Behind GST’s Anti-Profiteering Provisions, a Legacy of Indian Socialism

While the government can justify various anti-profiteering measures based on socialist principles, the rules and methodology need to be clearly stated.

Nearly 70 years after B.R. Ambedkar and K.T. Shah debated over whether the Indian constitution should include the word ‘socialist’ – the former was in favour of a society being organised by the people of India, according to the time and circumstances – anti-profiteering provisions present in the country’s plan to overhaul a broken tax system remind us of this very debate.

The primary objective of the goods and services tax (GST) is to remove the cascading effect of existing taxes, that is tax on tax. The core principle of the GST is based on the fact that the tax on any input or input service utilised during the process of developing a product or a service would have to be offset against the subsequent output tax paid. The seamless credit system has been formulated keeping the consumer in mind and removes inefficiencies in the supply chain.

However, what if an entity in the supply chain, for instance, a wholesaler, decides to take benefit of a reduced tax rate courtesy the GST and not pass on such benefit to a consumer by hiking up his profit?

To counter such undue benefit, the government inserted Section 171 into the Central Goods and Services Tax Act (CGST). Section 171 of the CGST specifies that any benefit availed through extra input tax credit (as against earlier) or a reduction in rate of tax on any supply of goods or services has to be passed on to the consumer commensurately.

India Inc’s primary objection to anti-profiteering lies around the fact that it adds an additional compliance burden, and that more importantly, a reduction in rate of taxes of inputs or input services need not necessarily result in a proportionate reduction in the final price of a product or service.

While industry concerns are certainly legitimate – especially after taking into account the Modi government’s ‘minimum government, maximum governance’ motto –  is there any mechanism to ensure that the consumer does become a beneficiary of GST?

Australia, Malaysia examples

Chapter XIX of the CGST, which deals with ‘Offences and Penalties’, does not provide for a mechanism to ensure a commensurate reduction in the final price of a product. Australia and Malaysia are closest international examples when it comes to understanding anti-profiteering measures. The Australian anti-profiteering measure was based on the net dollar margin rule method – that is, if taxes and costs fell by $1, then prices should also fall by at least $1. The Malaysian example is formula-based and uses a net profit margin which considers the effect of net profit on a comparative basis with a base rate net profit.
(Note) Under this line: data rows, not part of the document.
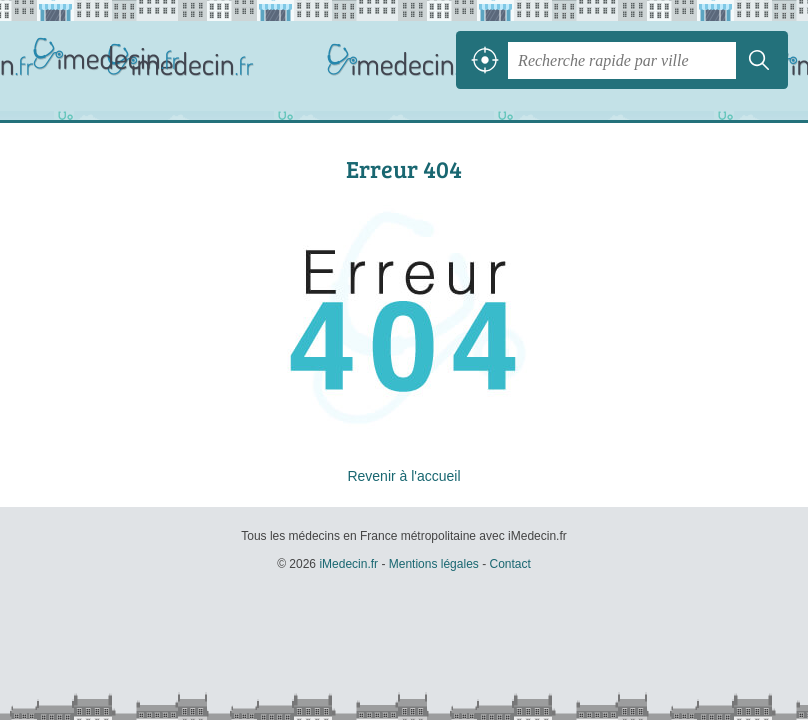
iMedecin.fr (110, 60)
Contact (509, 564)
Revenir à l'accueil (403, 476)
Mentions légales (434, 564)
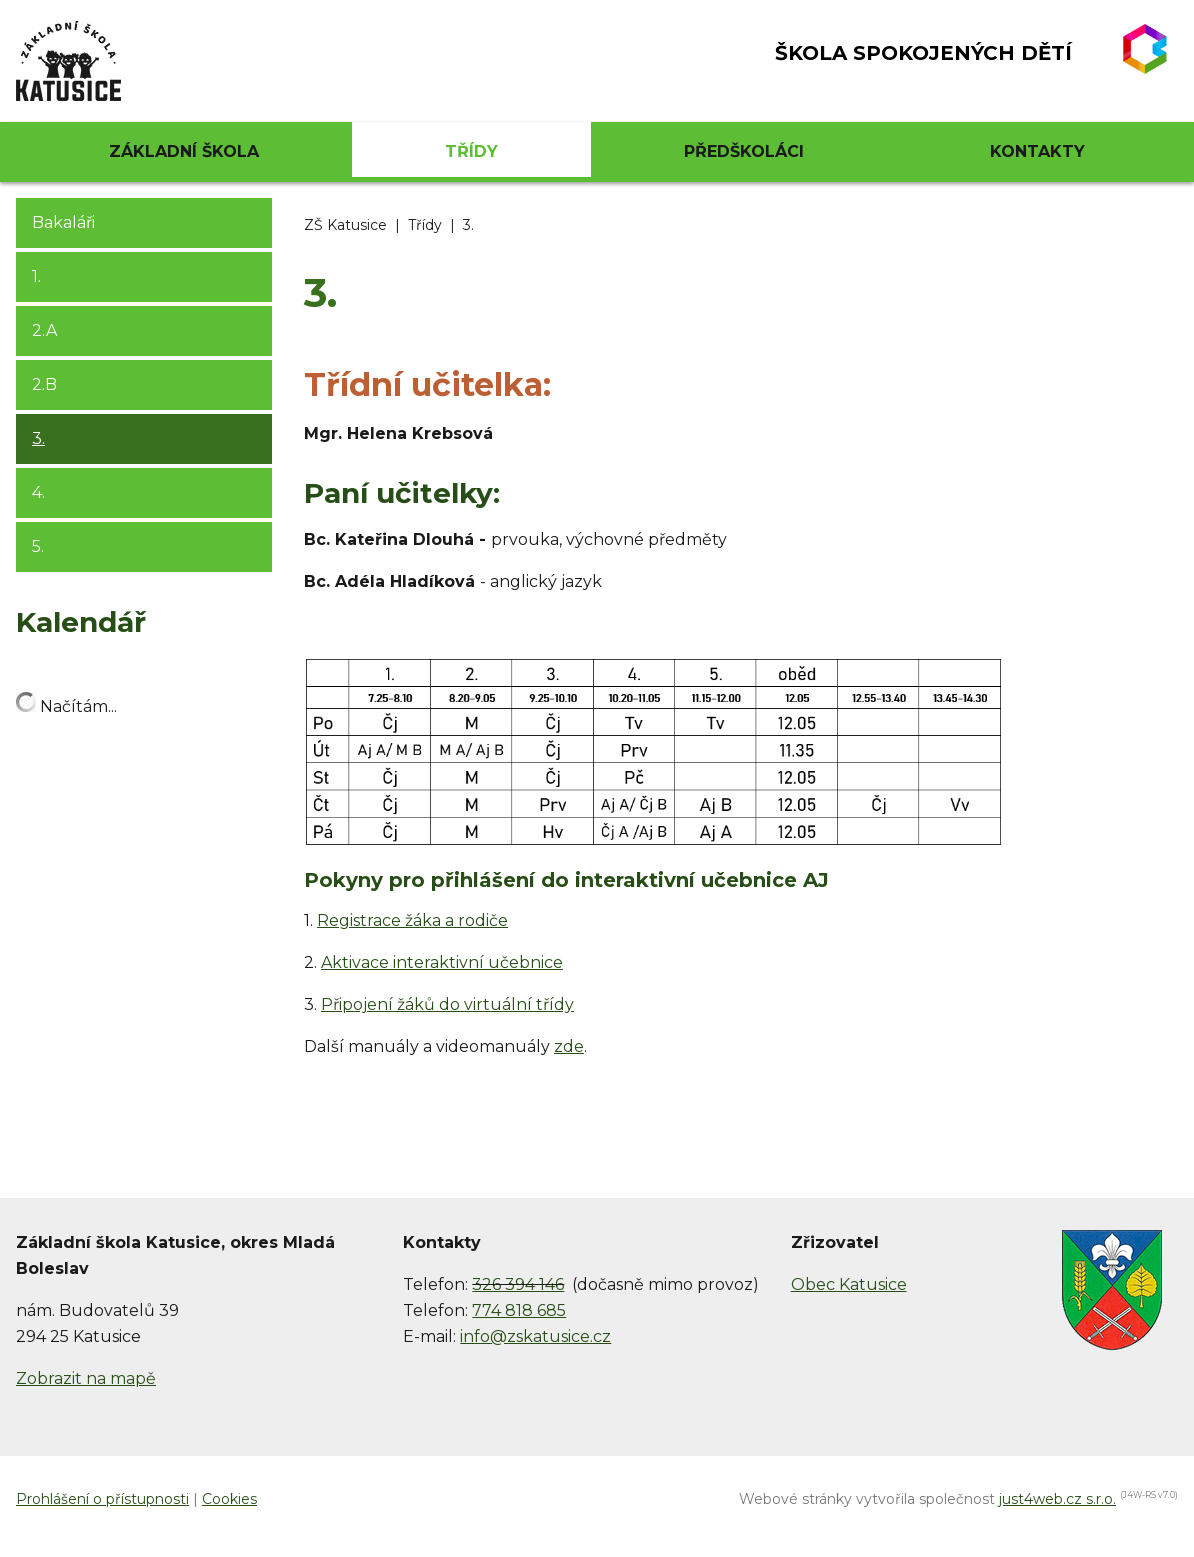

For instance, the net profit margin from April 1, 2015 to June 30, 2016 (excluding GST taxes) should not exceed the net profit margin as on April 1, 2016 (base rate).

On June 20, the GST council notified the Anti Profiteering Rules, 2017 (rules). The rules currently do not contain the methodology and procedure for determining whether commensurate benefit has been passed on to consumers. However, the language used mostly mirrors the Australian model. The rules contain the bare essentials of a statute – with a three tier structure for determination of alleged anti profiteering –with the apex body being the ‘Anti-Profiteering Authority’. Penal action under the rules can even entail cancellation of GST registration.

It should be noted that a substantial chunk of the basket of items in the consumer price index have been exempted from payment of GST. Stemming from experience in other countries, the inflationary effects of GST could be high in the initial years of its implementation.

To what extent is this justified? On the face of it, the government can certainly rely on the concept of a welfare state based on socialist principles to justify various anti-profiteering measures. The Supreme Court has also time and again upheld the concept of securing and protecting a social order which comprises of economic justice as well. When examined from the pointed perspectives of a consumer and from a tangible benefit to the economy, the anti-profiteering authority may well be justified.

Industry issues are focused around feasibility of the measures and its implementation, and potential harassment at the hands of the taxman. What could have been done perhaps is have the Competition Commission, which examines pricing in detail, study how the passing of commensurate benefit could be ensured.

However, from a legislative standpoint, the argument against anti-profiteering rewinds back to the debate on socialism, and importantly on an ideal which India arguably believes in as a legacy. Importantly, the rules have been worded from the perspective of a need-based manner, which mostly would be required in the case of oligopolistic markets. Given the vogue nature of the GST and the risk and accountability that the government has towards the second largest consumer base in the world, the government cannot be entirely blamed for introducing an anti-profiteering measure.

Taxation statutes are most susceptible to the slightest change in an economic environment – a close case in point being the negative list of services in service tax wherein the government, in a single stroke, changed 18 years of grappling with an arduous memory recall exercise of adding services on a year-on-year basis to a catch-all means to cover all taxation services.

As a parting thought, had the wording of the statute been “Input Tax Credit-Commensurate Benefit Rules”, would industry reaction have been different?

Shubhang Setlur is a Senior Associate at Crestlaw Partners, a full service law firm engaged in corporate and commercial advisory, dispute resolution, real estate and taxation.